> Your objective:
Read the data below. Then repeat all of it exactly.
*** Listed entries ***
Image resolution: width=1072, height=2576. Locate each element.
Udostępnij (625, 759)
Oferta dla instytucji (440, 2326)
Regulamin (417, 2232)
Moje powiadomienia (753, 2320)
*** End of Listed entries ***
> Output for this exercise:
Image resolution: width=1072, height=2576. Locate each element.
Udostępnij (625, 759)
Oferta dla instytucji (440, 2326)
Regulamin (417, 2232)
Moje powiadomienia (753, 2320)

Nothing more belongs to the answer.